The Electronic Communications Code 2017 ended the double protection conferred on operators, thanks to the interaction between the Landlord and Tenant Act 1954 and the previous Code. But the 1954 Act remains relevant where operators are in occupation after the contractual expiry date of a tenancy, which has then been continued under the Landlord and Tenant Act 1954.

In such cases, the operator must apply to the county court for a new tenancy under the 1954 Act. But any new tenancy entered into for Code purposes will be renewable under the Code, and the 1954 Act will no longer apply: Cornerstone Telecommunications Infrastructure Ltd v Ashloch Ltd and another [2019] UKUT 338 (LC).

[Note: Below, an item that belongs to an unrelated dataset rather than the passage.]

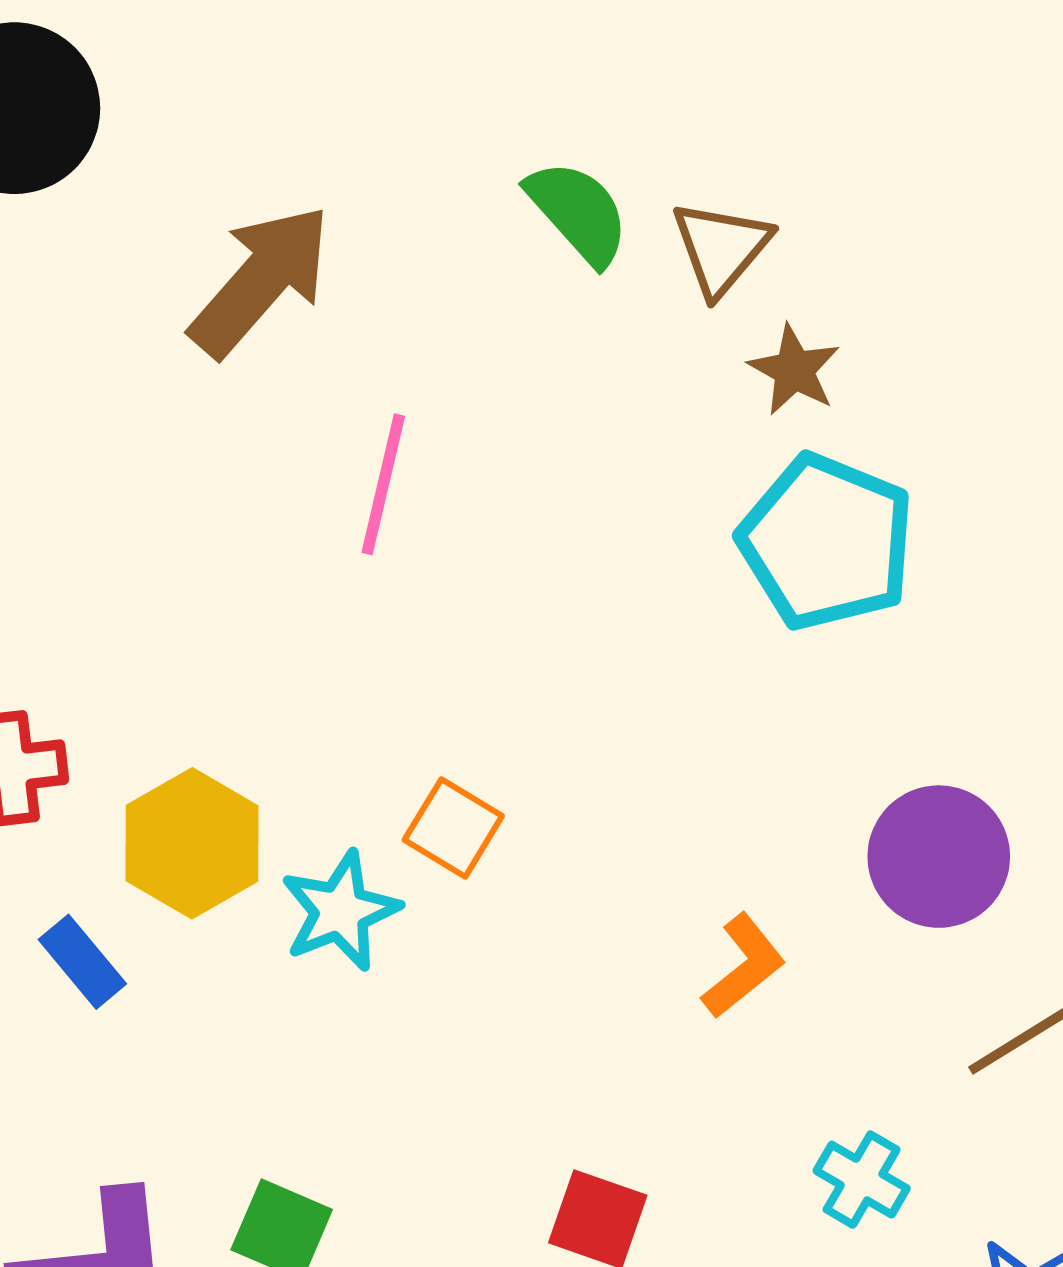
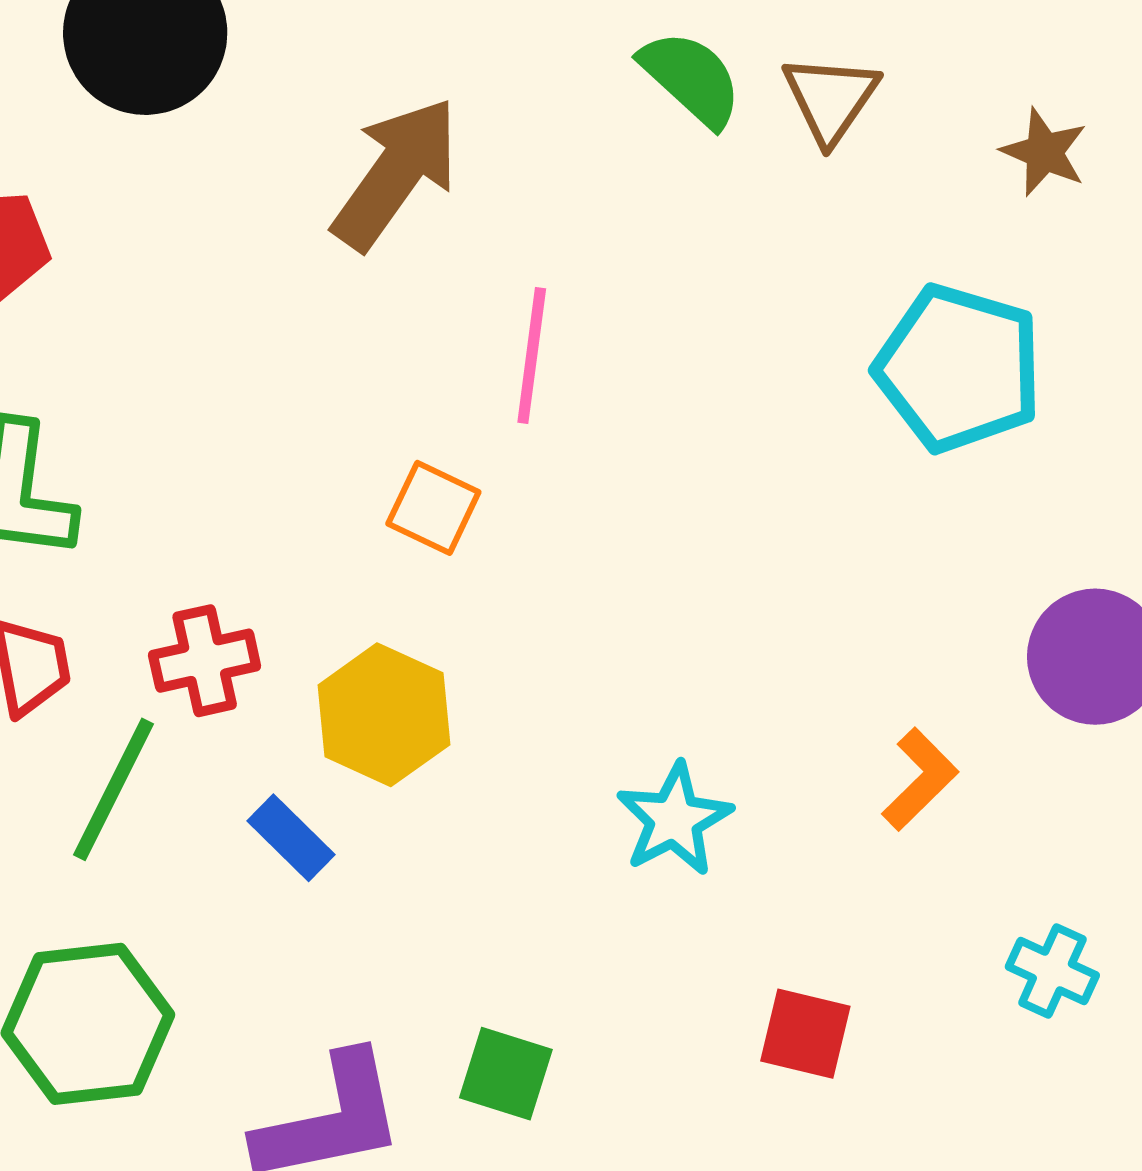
brown star: (794, 370) -> (1044, 152), moved
orange square: (453, 828) -> (433, 508), moved
cyan star: (340, 911) -> (674, 819), moved

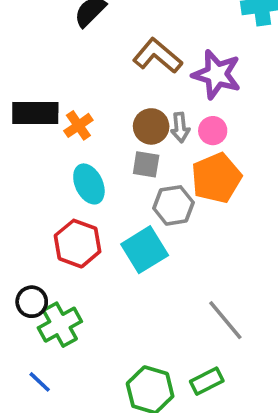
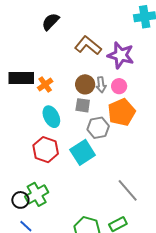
black circle: (32, 302) -> (20, 200), moved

Vodafone Ltd v Hanover Capital Ltd [2020] EW Misc 18 (CC); [2020] PLSCS 162 is the first case in which the court has had to address a claim for the renewal of a 1954 Act tenancy over a site since the introduction of the new Code. The litigation concerned a 22.5m mobile telephone mast with associated telecommunications equipment cabinets. Vodafone occupied the site under a five-year lease, granted in 2008 in return for a premium of £10,000 and a peppercorn rent. The parties had agreed almost all the terms of the new tenancy – but not the rent, the length of the term and the details of a tenant’s break clause which was to be included.

Section 34 of the 1954 Act requires the court to determine the rent at which the holding might reasonably be expected to be let in the open market by a willing lessor on the terms of the tenancy. So, having decided on a 10-year term, with a break clause (which did not require Vodafone to give vacant possession) exercisable on six months’ notice expiring on the fifth anniversary of the term and at annual intervals thereafter, the county court moved on to consider the rent payable under the new lease.

The court reasoned that, in the hypothetical negotiation, the hypothetical tenant would be a Code operator because the only permitted use of the site under the terms of the new tenancy was for Code purposes. Furthermore, both parties would be aware of how the Code operates.

The site must be assumed to have been exposed to the market for a reasonable period. And the judge was satisfied that it would be in demand, given that Vodafone shared the mast with other operators. Demand for a site enhances a landlord’s bargaining position and the hypothetical landlord would refer to sums paid under the old Code as a measure of the value of sites to operators and would be able to negotiate a comparable return, pushing up the rent to reflect the value of the site to the successful operator.

However, this may not be true for sites that satisfied the needs of only one operator, that were of no interest to competitors. In such circumstances, negotiations would be conducted against the background of the “no network” assumption in paragraph 24 of the new Code, which might cause the parties to agree a modest rent reflecting the value of the site to the owner instead.

In this case, the judge considered that the hypothetical willing parties would agree an annual rent of £5,750, which included a 5% adjustment for the absence of a rent review clause and an annualised figure to cover Hanover’s reasonable legal and valuation expenses in connection with the grant of the new lease.